GIVEN RECORDS: Begin
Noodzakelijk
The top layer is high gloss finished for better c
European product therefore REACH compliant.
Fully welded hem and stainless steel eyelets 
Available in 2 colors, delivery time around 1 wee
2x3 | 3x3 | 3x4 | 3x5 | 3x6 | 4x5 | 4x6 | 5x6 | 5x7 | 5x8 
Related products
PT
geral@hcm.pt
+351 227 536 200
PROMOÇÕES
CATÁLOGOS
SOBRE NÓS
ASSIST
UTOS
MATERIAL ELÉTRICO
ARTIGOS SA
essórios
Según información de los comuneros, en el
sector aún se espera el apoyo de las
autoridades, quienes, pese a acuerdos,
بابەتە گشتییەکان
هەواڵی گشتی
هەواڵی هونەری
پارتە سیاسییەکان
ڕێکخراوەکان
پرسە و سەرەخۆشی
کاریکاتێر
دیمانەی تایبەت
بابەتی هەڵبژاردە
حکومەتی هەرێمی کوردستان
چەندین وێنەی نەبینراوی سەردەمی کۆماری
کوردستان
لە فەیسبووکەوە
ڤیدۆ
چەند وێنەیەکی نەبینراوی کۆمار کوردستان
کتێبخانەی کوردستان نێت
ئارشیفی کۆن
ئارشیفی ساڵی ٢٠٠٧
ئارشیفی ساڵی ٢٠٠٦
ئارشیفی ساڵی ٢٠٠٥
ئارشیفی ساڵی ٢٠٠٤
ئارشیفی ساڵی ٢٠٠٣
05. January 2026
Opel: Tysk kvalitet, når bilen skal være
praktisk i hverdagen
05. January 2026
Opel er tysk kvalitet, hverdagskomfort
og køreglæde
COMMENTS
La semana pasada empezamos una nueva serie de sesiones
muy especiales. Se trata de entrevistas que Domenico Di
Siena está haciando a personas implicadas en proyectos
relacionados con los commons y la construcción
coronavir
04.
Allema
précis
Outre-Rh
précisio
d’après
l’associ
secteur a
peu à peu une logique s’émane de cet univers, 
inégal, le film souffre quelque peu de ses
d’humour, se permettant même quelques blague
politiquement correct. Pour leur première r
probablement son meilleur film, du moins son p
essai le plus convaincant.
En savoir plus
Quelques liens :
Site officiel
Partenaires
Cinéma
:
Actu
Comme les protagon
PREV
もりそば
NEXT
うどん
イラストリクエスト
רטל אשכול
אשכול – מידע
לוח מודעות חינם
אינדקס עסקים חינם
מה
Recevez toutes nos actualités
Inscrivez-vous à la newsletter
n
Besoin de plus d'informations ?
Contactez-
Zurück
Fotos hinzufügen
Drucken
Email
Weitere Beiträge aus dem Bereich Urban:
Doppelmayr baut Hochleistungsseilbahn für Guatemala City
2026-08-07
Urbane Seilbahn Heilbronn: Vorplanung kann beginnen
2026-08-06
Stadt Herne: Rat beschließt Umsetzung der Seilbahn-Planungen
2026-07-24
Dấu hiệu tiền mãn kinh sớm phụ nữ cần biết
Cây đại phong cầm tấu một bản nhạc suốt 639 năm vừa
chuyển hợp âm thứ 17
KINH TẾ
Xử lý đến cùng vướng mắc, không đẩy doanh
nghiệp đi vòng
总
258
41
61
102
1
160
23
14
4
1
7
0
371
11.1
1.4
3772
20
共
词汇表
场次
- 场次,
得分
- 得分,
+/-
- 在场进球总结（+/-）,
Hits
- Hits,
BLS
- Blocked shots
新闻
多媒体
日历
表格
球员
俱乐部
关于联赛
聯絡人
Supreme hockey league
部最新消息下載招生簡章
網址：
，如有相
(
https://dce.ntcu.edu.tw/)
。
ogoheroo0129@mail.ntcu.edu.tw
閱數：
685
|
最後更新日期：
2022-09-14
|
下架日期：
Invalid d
GIVEN RECORDS: End
• EXERCISE DIRECTIONS
From the listing above, work out how many lines hold "Opel". The answer is the number and nothing more.

• TASK RESULT
2